#### [Work task]
Every record here must be copied exactly, except for the images it holds.

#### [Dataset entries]
····················
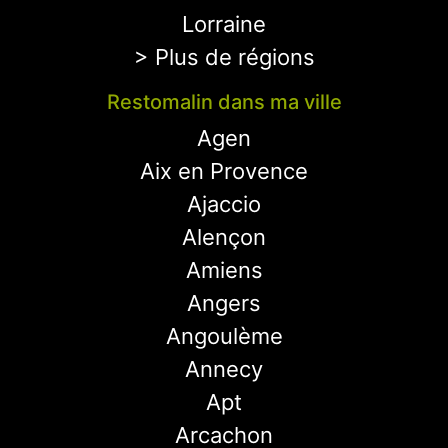
Lorraine
> Plus de régions
Restomalin dans ma ville
Agen
Aix en Provence
Ajaccio
Alençon
Amiens
Angers
Angoulème
Annecy
Apt
Arcachon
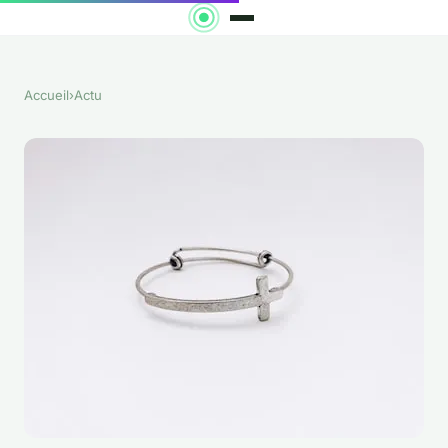
Accueil
›
Actu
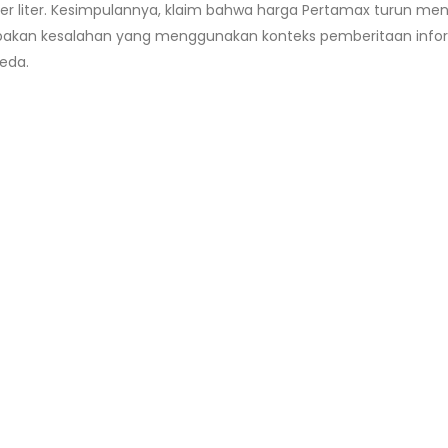
r liter. Kesimpulannya, klaim bahwa harga Pertamax turun men
pakan kesalahan yang menggunakan konteks pemberitaan info
eda.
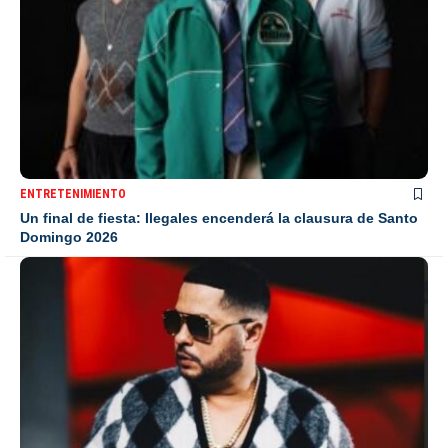
ENTRETENIMIENTO
Un final de fiesta: Ilegales encenderá la clausura de Santo
Domingo 2026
····················
#### [Exercise response]
Lorraine
> Plus de régions
Restomalin dans ma ville
Agen
Aix en Provence
Ajaccio
Alençon
Amiens
Angers
Angoulème
Annecy
Apt
Arcachon
Accueil
›
Actu
r liter. Kesimpulannya, klaim bahwa harga Pertamax turun men
pakan kesalahan yang menggunakan konteks pemberitaan info
eda.
ENTRETENIMIENTO
Un final de fiesta: Ilegales encenderá la clausura de Santo
Domingo 2026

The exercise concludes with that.